Taxa de desocupação na Paraíba atinge o menor nível em 14 anos no início de 2026, diz IBGE – Foto: Divulgação.

A taxa de desocupação na Paraíba no primeiro trimestre de 2026 é a menor dos últimos 14 anos, de acordo com dados da Pesquisa Nacional por Amostra de Domicílios (Pnad), do Instituto Brasileiro de Geografia e Estatística (IBGE), divulgados nesta sexta-feira (15).

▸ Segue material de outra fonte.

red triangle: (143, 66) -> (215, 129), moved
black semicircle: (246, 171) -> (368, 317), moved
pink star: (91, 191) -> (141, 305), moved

De acordo com a pesquisa, na comparação com o primeiro trimestre do ano passado o índice de desocupados da Paraíba caiu 1,7 ponto percentual, saindo de 8,7% para os atuais 7%. Este número é o menor nível nos últimos 14 anos no estado, levando em consideração que o levantamento é feito desde 2012.

A taxa de desocupados chegou a 16,1%, caindo de 154 mil, nos primeiros três meses do ano passado para 129 mil nos três meses deste ano.

Também no levantamento, o número de pessoas ocupados aumentou, em 87 mil. O aumento de 87 mil representa uma alta de 5,4%. Com a elevação, a população ocupada no primeiro trimestre deste ano chegou a 1,709 milhão frente ao mesmo período do ano passado, que estava 1,621 milhão.

Paraíba tem o segundo menor índice de desocupação no Nordeste

Levando em consideração apenas estados do Nordeste, a pesquisa do IBGE apontou que a Paraíba está com uma das menores taxas de desocupados na região, apenas atrás do Maranhão, que tem uma taxa de 6,9%. A Paraíba aparece na segunda colocação, com 7%.

Na sequência da lista, aparecem os estados do Ceará, com 7,3% e do Rio Grande do Norte, com 7,6%, enquanto Pernambuco, Alagoas e Bahia, todos com 9,2% são as maiores taxas da Região.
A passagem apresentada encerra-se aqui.